Ebbene, per leggere L’Alchimista ci ho messo davvero un sacco di tempo; non a causa del libro, il quale, anzi, è scorrevole e carismatico, ma perché sono stata presa da mille cose e di tempo per gli hobby ne ho avuto davvero poco. Per questo sono riuscita a leggere le ultime pagine solo qualche giorno fa.
Allora, inizialmente il mio entusiasmo era a livelli altissimi, perché il testo è pieno di pensieri profondi, positivi, in grado di suggestionarti e farti sentire catturato da quel misticismo intenso di cui tutto il libro è carico.
So che molte frasi di Coelho appaiono spesso banali, ma è perché sono decontestualizzate. Anche io, se leggessi “Ascolta il tuo cuore. Esso conosce tutte le cose“, penserei immediatamente alla solita frasetta da Baci Perugina, ma è diverso quando quelle stesse massime te le ritrovi all’interno di un discorso più ampio, in cui sembrano avere molto più senso.
Non ve lo so spiegare, ma quando leggo Coelho, almeno finora (e forse è presto per dirlo perché sono appena al suo secondo libro), mi sento pervasa da un senso di positività, di voglia di fare, di serenità, di sentirmi in pace col mondo, di accettare le cose per quelle che sono senza crucciarmi troppo se non sono come le vorrei. Non mi piace esagerare, ma esagererò dicendo che Coelho fa bene al cuore.
Dico che il mio entusiasmo era a livelli più alti all’inizio perché protrarre la lettura di uno stesso libro per mesi non è piacevole…le storie ti coinvolgono di più quando le leggi tutte d’un fiato. Infatti sono arrivata al finale quando ormai il ricordo di tutto quello che avevo letto in precedenza non era più nitidissimo e quindi la parte conclusiva non l’ho vissuta intensamente come invece sarebbe stato se l’avessi letta subito dopo le pagine precedenti.
Comunque, un incoraggiamento importante questo libro me lo ha trasmesso e cerco di tenerlo vivo in me, perché, a volte, ne ho proprio bisogno, quando mi sento indecisa, insicura e ho paura dell’ignoto e del futuro, proprio come Santiago: essere caparbi e determinati e continuare sempre a credere nella propria leggenda personale.
Il ragazzo non sapeva neppure che cosa fosse la Leggenda Personale.

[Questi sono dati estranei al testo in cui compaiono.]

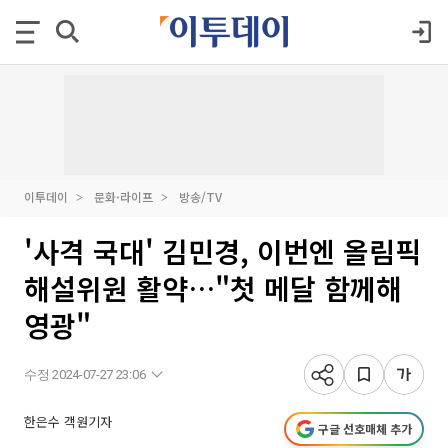
이투데이
문화·라이프
방송/TV
'사격 국대' 김민경, 이번엔 올림픽
해설위원 활약…"첫 메달 함께해
영광"
수정 2024-07-27 23:06
한은수 객원기자
구글 선호매체 추가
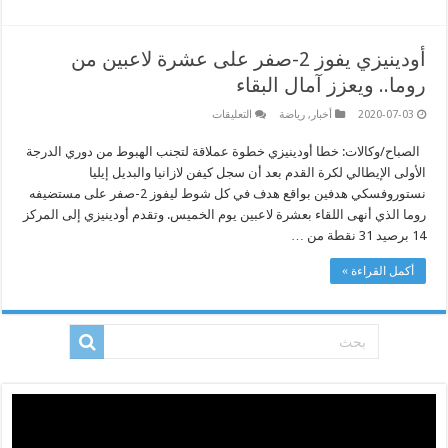
أودينيزي يفوز 2-صفر على عشرة لاعبين من
روما.. ويعزز آمال البقاء
على
2020-07-03
أخبار
,
رياضة
التعليقات
أودينيزي
يفوز
الصباح/وكالات: خطا أودينيزي خطوة عملاقة لتجنب الهبوط من دوري الدرجة
2-
صفر
الأولى الإيطالي لكرة القدم بعد أن سجل كيفن لازانيا والبديل إيليا
على
عشرة
نستوروفسكي هدفين بواقع هدف في كل شوط ليفوز 2-صفر على مستضيفه
لاعبين
روما الذي أنهى اللقاء بعشرة لاعبين يوم الخميس. وتقدم أودينيزي إلى المركز
من
روما..
14 برصيد 31 نقطة من …
ويعزز
آمال
البقاء
أكمل القراءة »
مغلقة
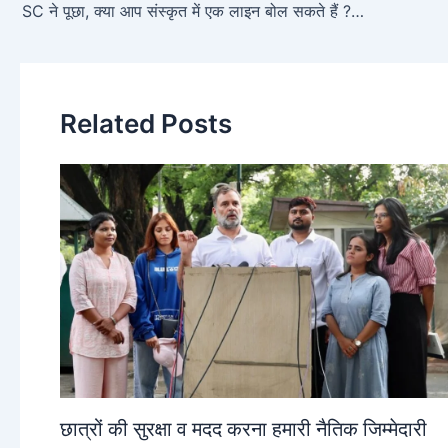
SC ने पूछा, क्या आप संस्कृत में एक लाइन बोल सकते हैं ? और संस्कृत को राष्ट्रभाषा घोषित करने की याचिका खारिज कर दी
Related Posts
छात्रों की सुरक्षा व मदद करना हमारी नैतिक जिम्मेदारी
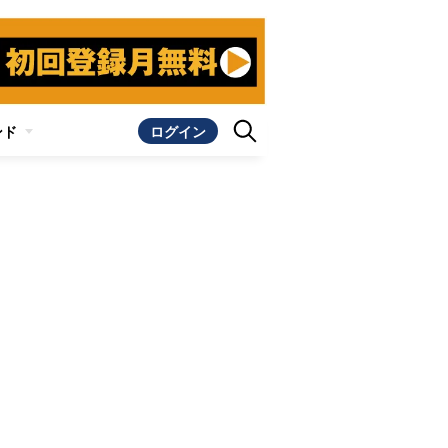
ンド
ログイン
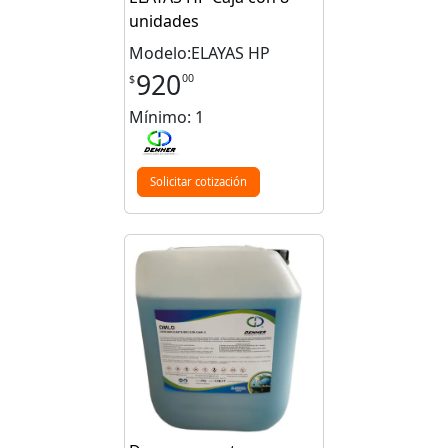
unidades
Modelo:ELAYAS HP
920
00
$
Mínimo: 1
Solicitar cotización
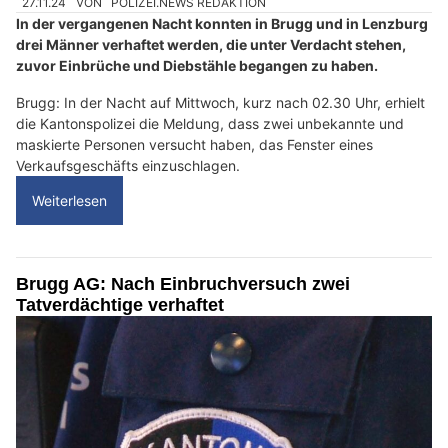
27.11.24
VON
POLIZEI.NEWS REDAKTION
In der vergangenen Nacht konnten in Brugg und in Lenzburg
drei Männer verhaftet werden, die unter Verdacht stehen,
zuvor Einbrüche und Diebstähle begangen zu haben.
Brugg: In der Nacht auf Mittwoch, kurz nach 02.30 Uhr, erhielt
die Kantonspolizei die Meldung, dass zwei unbekannte und
maskierte Personen versucht haben, das Fenster eines
Verkaufsgeschäfts einzuschlagen.
Weiterlesen
Brugg AG: Nach Einbruchversuch zwei
Tatverdächtige verhaftet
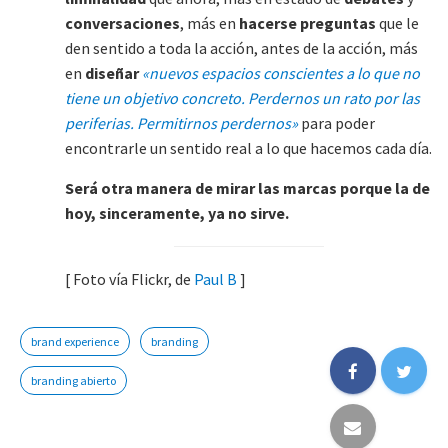
conversaciones
, más en
hacerse preguntas
que le
den sentido a toda la acción, antes de la acción, más
en
diseñar
«nuevos espacios conscientes a lo que no
tiene un objetivo concreto. Perdernos un rato por las
periferias. Permitirnos perdernos»
para poder
encontrarle un sentido real a lo que hacemos cada día.
Será otra manera de mirar las marcas porque la de
hoy, sinceramente, ya no sirve.
[ Foto vía Flickr, de
Paul B
]
brand experience
branding
branding abierto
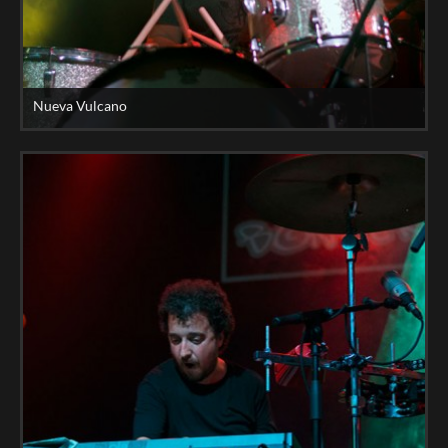
Nueva Vulcano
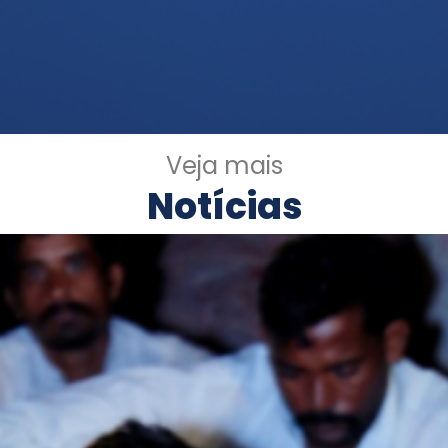
Veja mais
Notícias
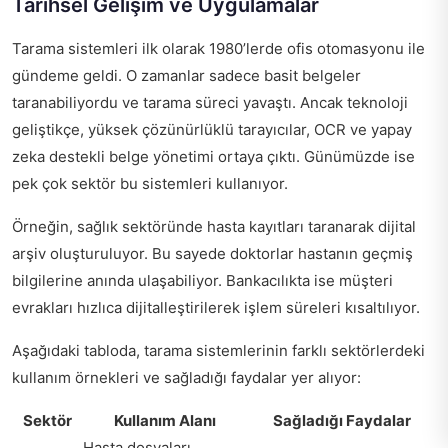
Tarihsel Gelişim ve Uygulamalar
Tarama sistemleri ilk olarak 1980’lerde ofis otomasyonu ile
gündeme geldi. O zamanlar sadece basit belgeler
taranabiliyordu ve tarama süreci yavaştı. Ancak teknoloji
geliştikçe, yüksek çözünürlüklü tarayıcılar, OCR ve yapay
zeka destekli belge yönetimi ortaya çıktı. Günümüzde ise
pek çok sektör bu sistemleri kullanıyor.
Örneğin, sağlık sektöründe hasta kayıtları taranarak dijital
arşiv oluşturuluyor. Bu sayede doktorlar hastanın geçmiş
bilgilerine anında ulaşabiliyor. Bankacılıkta ise müşteri
evrakları hızlıca dijitalleştirilerek işlem süreleri kısaltılıyor.
Aşağıdaki tabloda, tarama sistemlerinin farklı sektörlerdeki
kullanım örnekleri ve sağladığı faydalar yer alıyor:
Sektör
Kullanım Alanı
Sağladığı Faydalar
Hasta dosyaları,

“È quello che hai sempre desiderato fare. Tutti, all’inizio della gioventù, sanno qual è la propria leggenda personale. In quel periodo della vita tutto è chiaro, tutto è possibile, e gli uomini non hanno paura di sognare e di desiderare tutto quello che vorrebbero veder fare nella vita. Ma poi, a mano a mano che il tempo passa, una misteriosa forza comincia a tentare di dimostrare come sia impossibile realizzare la Leggenda Personale. […] Sono le forze che sembrano negative, ma che in realtà ti insegnano a realizzare la tua Leggenda Personale. Preparano il tuo spirito e la tua volontà. Perché esiste una grande verità su questo pianeta: chiunque tu sia o qualunque cosa tu faccia, quando desideri una cosa con volontà, è perché questo desiderio è nato nell’anima dell’Universo. Quella cosa rappresenta la tua missione sulla Terra.
[…] E quando tu desideri qualcosa, tutto l’Universo cospira affinché tu realizzi il tuo desiderio”.

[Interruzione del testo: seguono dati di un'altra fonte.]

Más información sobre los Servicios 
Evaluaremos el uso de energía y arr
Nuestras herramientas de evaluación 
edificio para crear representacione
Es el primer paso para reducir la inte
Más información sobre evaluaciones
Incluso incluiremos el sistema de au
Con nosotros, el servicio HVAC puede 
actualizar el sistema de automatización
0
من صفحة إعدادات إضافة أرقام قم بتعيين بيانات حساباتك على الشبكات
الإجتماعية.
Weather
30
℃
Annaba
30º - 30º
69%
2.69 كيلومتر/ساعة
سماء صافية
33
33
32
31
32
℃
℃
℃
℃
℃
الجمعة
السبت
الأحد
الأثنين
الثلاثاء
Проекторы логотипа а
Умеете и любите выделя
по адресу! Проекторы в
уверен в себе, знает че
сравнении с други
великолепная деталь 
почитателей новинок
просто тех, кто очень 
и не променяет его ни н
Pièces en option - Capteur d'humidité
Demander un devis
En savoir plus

Molto bello anche il modo in cui si affronta la tematica dell’amore, considerato un’altra delle ragioni su cui si fonda l’esistenza dell’uomo e del quale si inizia a parlare solo dopo l’incontro fra Santiago e Fatima.
Quando guardò gli occhi di lei, un paio di occhi neri, le labbra indecise fra un sorriso e il silenzio, egli comprese la parte più importante e più saggia del Linguaggio che parlava il mondo e che chiunque, sulla terra, era in grado di capire con il proprio cuore. E si chiamava Amore, una cosa più antica degli uomini e persino del deserto, che tuttavia risorgeva sempre con la stessa forza dovunque due sguardi si incrociassero come si incrociarono quei due davanti a un pozzo.
Forse mi sono dilungata troppo stavolta, ma questo libro mi ha infuso coraggio e serenità e, anche se si tratta probabilmente solo di un effetto momentaneo, per una che rischia di diventare cinica e disillusa come me, è stato un vero toccasana.
Spero che vi farà lo stesso effetto!